[Saved entries]
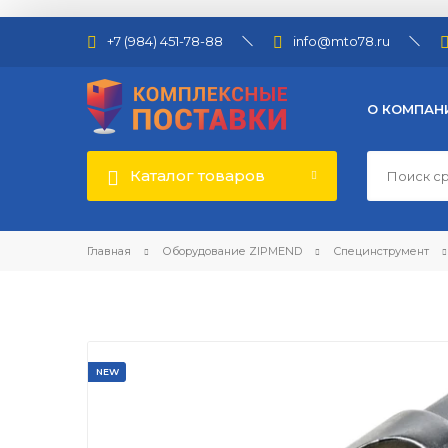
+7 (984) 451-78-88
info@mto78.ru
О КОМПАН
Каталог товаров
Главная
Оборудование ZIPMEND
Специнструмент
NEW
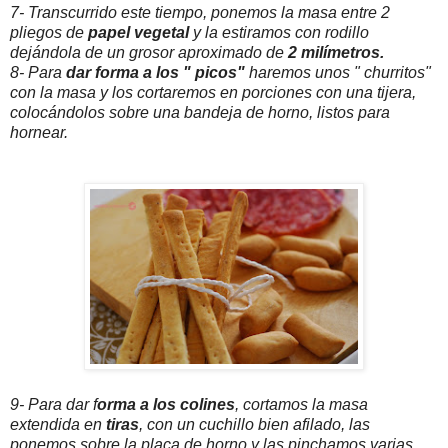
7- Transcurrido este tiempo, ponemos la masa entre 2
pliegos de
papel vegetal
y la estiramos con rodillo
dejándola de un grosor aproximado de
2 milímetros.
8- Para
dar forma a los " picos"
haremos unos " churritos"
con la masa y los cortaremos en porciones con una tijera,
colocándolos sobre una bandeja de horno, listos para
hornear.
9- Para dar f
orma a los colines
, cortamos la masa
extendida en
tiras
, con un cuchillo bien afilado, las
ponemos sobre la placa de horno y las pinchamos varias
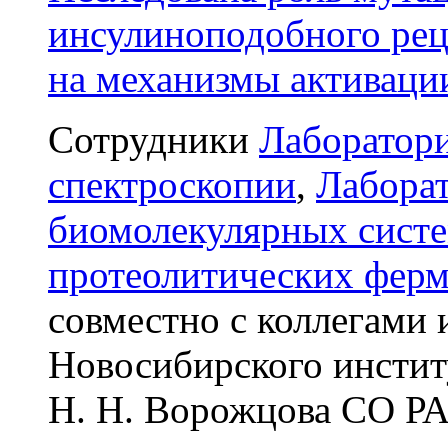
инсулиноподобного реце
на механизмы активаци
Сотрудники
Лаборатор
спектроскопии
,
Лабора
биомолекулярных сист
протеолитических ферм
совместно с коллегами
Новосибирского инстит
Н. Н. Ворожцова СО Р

* * *

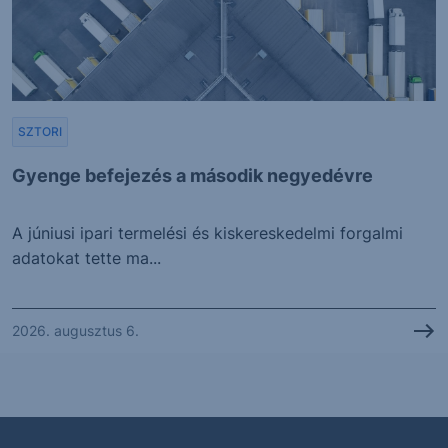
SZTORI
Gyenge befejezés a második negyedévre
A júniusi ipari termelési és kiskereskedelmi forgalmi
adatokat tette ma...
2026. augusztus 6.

== PROBLEM TO SOLVE ==
Retype the records above, but only those lines that fall between the line containing "на механизмы активаци" and the line containing "Н. Н. Ворожцова СО Р", with both of those lines included, exactly as written.

== YOUR RESPONSE ==
на механизмы активаци
Сотрудники
Лаборатор
спектроскопии
,
Лабора
биомолекулярных сист
протеолитических ферм
совместно с коллегами
Новосибирского инстит
Н. Н. Ворожцова СО Р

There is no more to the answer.